Un pugno di mosche, un noir minimalista, rurale, soffocante.
«Conoscevo molto bene la sensazione della melma, una sensazione dolce e ripugnante allo stesso tempo. Aveva fatto parte di tutta la mia infanzia».
Quando Laurent Malèvre torna dopo molti anni al cupo paese natale – un “buco dimenticato, in mezzo al nulla” – per le nozze della cugina, trova ad accoglierlo un passato in frantumi, da cui è stato allontanato ancora bambino e che non può o non vuole davvero affrontare.
Aleggia su questo umido scorcio di campagna francese, intorno a segreti irrivelabili, un male sottile e diffuso, che contamina le cose dal di dentro, così come gli insetti – moscerini, zanzare, mosche – ronzano tra le pieghe di una realtà sull’orlo della decomposizione.

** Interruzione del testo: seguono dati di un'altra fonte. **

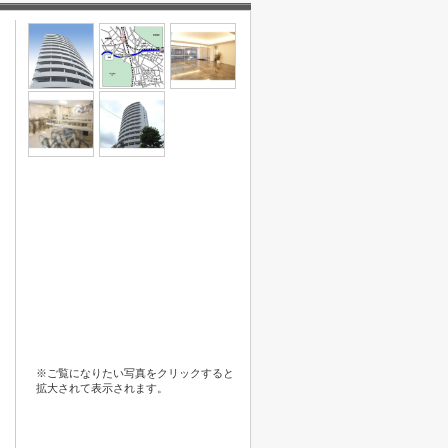
※ご覧になりたい写真をクリックすると
拡大されて表示されます。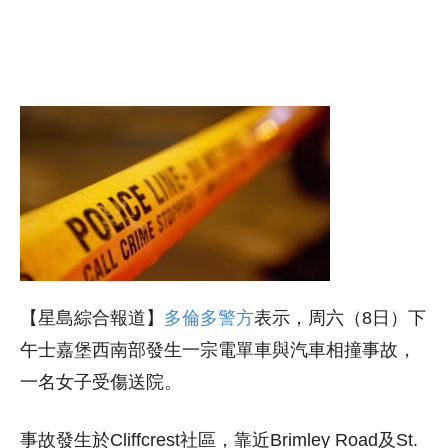
【星島綜合報道】
多倫多警方
表示，周六（8日）下
午士嘉堡西南部發生一宗電單車與汽車相撞事故，
一名女子受傷送院。
事故發生於Cliffcrest社區，靠近Brimley Road及St.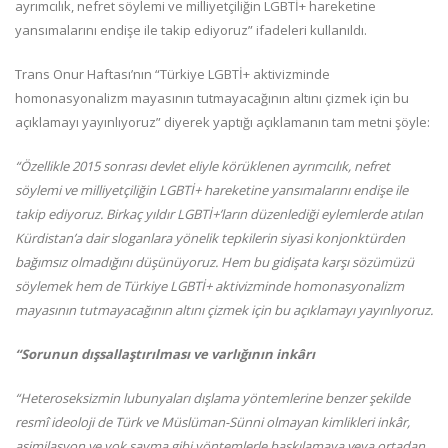
ayrımcılık, nefret söylemi ve milliyetçiliğin LGBTİ+ hareketine
yansımalarını endişe ile takip ediyoruz” ifadeleri kullanıldı.
Trans Onur Haftası’nın “Türkiye LGBTİ+ aktivizminde
homonasyonalizm mayasının tutmayacağının altını çizmek için bu
açıklamayı yayınlıyoruz” diyerek yaptığı açıklamanın tam metni şöyle:
“Özellikle 2015 sonrası devlet eliyle körüklenen ayrımcılık, nefret
söylemi ve milliyetçiliğin LGBTİ+ hareketine yansımalarını endişe ile
takip ediyoruz. Birkaç yıldır LGBTİ+’ların düzenlediği eylemlerde atılan
Kürdistan’a dair sloganlara yönelik tepkilerin siyasi konjonktürden
bağımsız olmadığını düşünüyoruz. Hem bu gidişata karşı sözümüzü
söylemek hem de Türkiye LGBTİ+ aktivizminde homonasyonalizm
mayasının tutmayacağının altını çizmek için bu açıklamayı yayınlıyoruz.
“Sorunun dışsallaştırılması ve varlığının inkârı
“Heteroseksizmin lubunyaları dışlama yöntemlerine benzer şekilde
resmî ideoloji de Türk ve Müslüman-Sünni olmayan kimlikleri inkâr,
asimilasyon ve yok sayma gibi yöntemlerle baskılamaya veya ortadan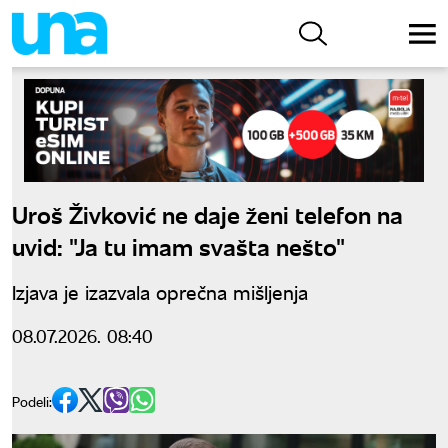
Uroš Živković ne daje ženi telefon na
uvid: "Ja tu imam svašta nešto"
Izjava je izazvala oprečna mišljenja
08.07.2026. 08:40
Podeli: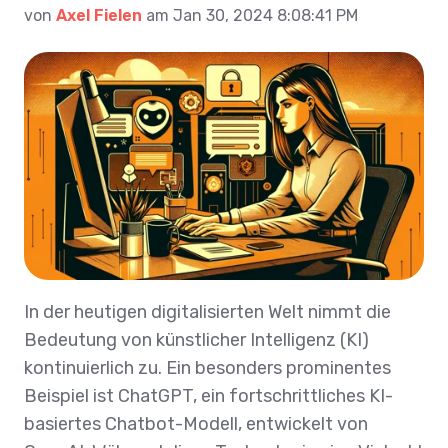
von
Axel Fielen
am Jan 30, 2024 8:08:41 PM
In der heutigen digitalisierten Welt nimmt die
Bedeutung von künstlicher Intelligenz (KI)
kontinuierlich zu. Ein besonders prominentes
Beispiel ist ChatGPT, ein fortschrittliches KI-
basiertes Chatbot-Modell, entwickelt von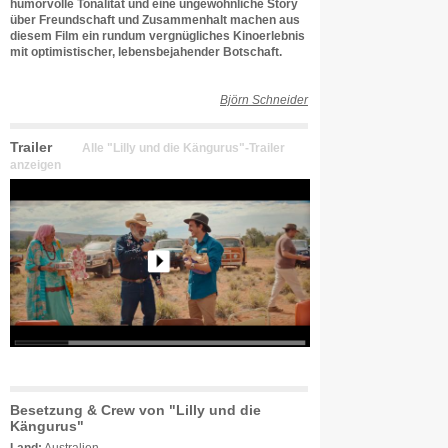
humorvolle Tonalität und eine ungewöhnliche Story
über Freundschaft und Zusammenhalt machen aus
diesem Film ein rundum vergnügliches Kinoerlebnis
mit optimistischer, lebensbejahender Botschaft.
Björn Schneider
Trailer
Alle "Lilly und die Kängurus"-Trailer
anzeigen
Besetzung & Crew von "Lilly und die
Kängurus"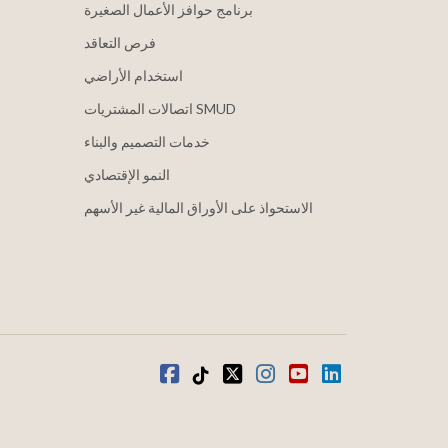
برنامج حوافز الأعمال الصغيرة
فرص التعاقد
استخدام الأراضي
اتصالات المشتريات SMUD
خدمات التصميم والبناء
النمو الإقتصادي
الاستحواذ على الأوراق المالية غير الأسهم
موقع YouTube
ينكدين
انستغرام
تويتر
تيكتوك
فيسبوك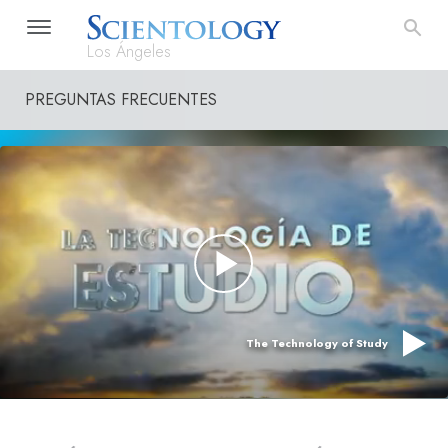
Los Ángeles
PREGUNTAS FRECUENTES
The Technology of Study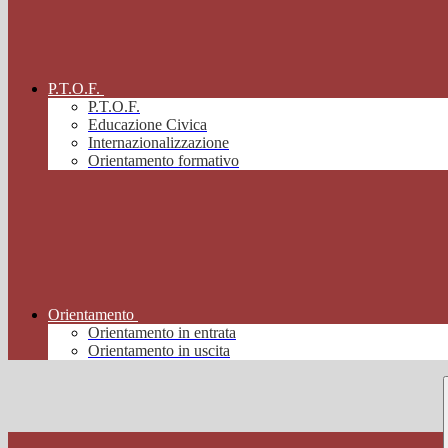
P.T.O.F.
P.T.O.F.
Educazione Civica
Internazionalizzazione
Orientamento formativo
Orientamento
Orientamento in entrata
Orientamento in uscita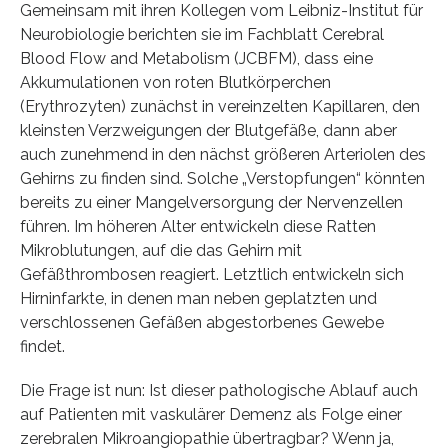
Gemeinsam mit ihren Kollegen vom Leibniz-Institut für
Neurobiologie berichten sie im Fachblatt Cerebral
Blood Flow and Metabolism (JCBFM), dass eine
Akkumulationen von roten Blutkörperchen
(Erythrozyten) zunächst in vereinzelten Kapillaren, den
kleinsten Verzweigungen der Blutgefäße, dann aber
auch zunehmend in den nächst größeren Arteriolen des
Gehirns zu finden sind. Solche „Verstopfungen“ könnten
bereits zu einer Mangelversorgung der Nervenzellen
führen. Im höheren Alter entwickeln diese Ratten
Mikroblutungen, auf die das Gehirn mit
Gefäßthrombosen reagiert. Letztlich entwickeln sich
Hirninfarkte, in denen man neben geplatzten und
verschlossenen Gefäßen abgestorbenes Gewebe
findet.
Die Frage ist nun: Ist dieser pathologische Ablauf auch
auf Patienten mit vaskulärer Demenz als Folge einer
zerebralen Mikroangiopathie übertragbar? Wenn ja,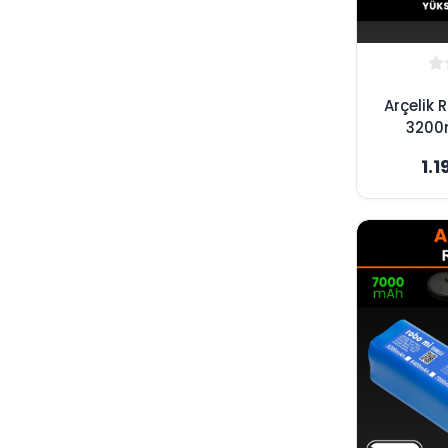
Arçelik 
3200
Süpürge
1.1
Yükse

Il protagonista si aggira circospetto, già troppo ferito: sembra dribblare la tristezza in cerca di una possibile normalità. Ma anche lui oscilla fra detto e non detto, a cominciare dall’amica Claire, che presenta a tutti come Constance, la compagna incinta. Con il procedere delle pagine, e il montare della suspense, tra il fondale limaccioso del lago e il labirinto del bosco, scopriremo che il vero segreto non è là dove lo stavamo cercando, e che nessuno è salvo.
«Dalla prima riga, il lettore è bloccato come l’insetto sulla carta moschicida».
Liberation
L’autore
Vincent Almendros è nato nel 1978 ad Avignone. Insegnante di francese e regista, ha pubblicato oltre a Un pugno di mosche, uscito nel 2018, Ma chère Lise (2011) e Un été (2015, prix Françoise Sagan), tutti con Editions de Minuit.